The arrogance of Recep Tayyip Erdogan, the Prime Minister of Turkey, toward protesters in several major Turkish cities is a vivid confirmation that his aspiration to become his country's first directly elected president, with strong executive powers, should not be fulfilled. A constitutional amendment that would enable that ambition would dangerously add to his already swollen head.

The overreaction by the police to a peaceful protest against the redevelopment of a park and square in Istanbul does not seem to have been Mr. Erdogan's doing. But his dismissal of the protesters as "looters" and "wild extremists" walking "arm-in-arm with terrorism," and his wild claim that "social media is the worst menace to society," show a lack of judgment and self-control. And he has hyperbolically declared, "If this is about holding meetings, if this is a social movement, where they gather 20, I will get up and gather 200,000 people. Where they gather 100,000, I will bring together one million from my party" – although members of the Justice and Development Party (AKP) are not showing signs of doing anything of the sort.

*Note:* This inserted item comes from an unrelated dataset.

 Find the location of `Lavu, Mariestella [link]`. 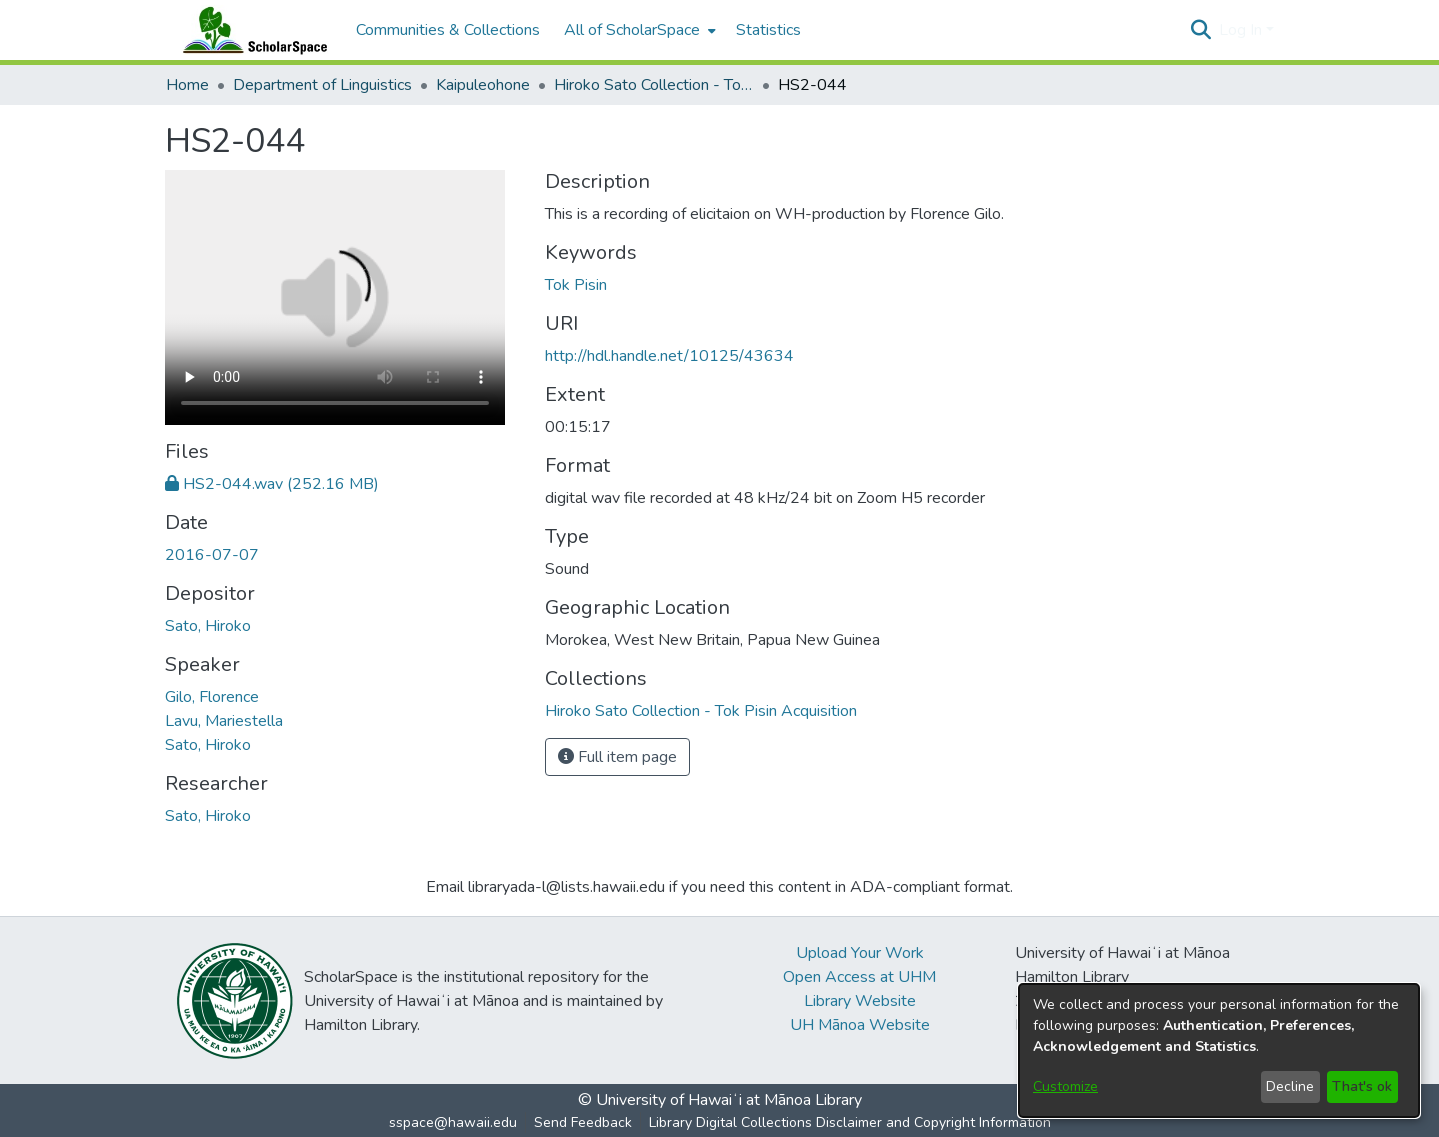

Fortunately, Abdullah Gul, the President – his office makes him the head of state, a role that includes ceremonial functions but is not simply apolitical – has respectfully acknowledged the legitimacy of "the expression of various views and objections." In implicit disagreement with Mr. Erdogan, he pointed out that democracy is not only about elections and their results.

Likewise, the Deputy Prime Minister, Bulent Arinc, has apologized to the protesters.

Indeed, Fethullah Gulen, a Turkish religious leader (living, oddly enough, in the Pocono hills of Pennsylvania) who arguably has as much influence in the membership of the AKP as Mr. Erdogan, has let it be known that he thinks the police used excessive force. He has recently preached against "hubris," which is interpreted as being directed at Mr. Erdogan.

The Turkish Prime Minister is most unlikely to lose power in the near future, but there is now reason to hope that he will not attain the executive presidency that he has sought.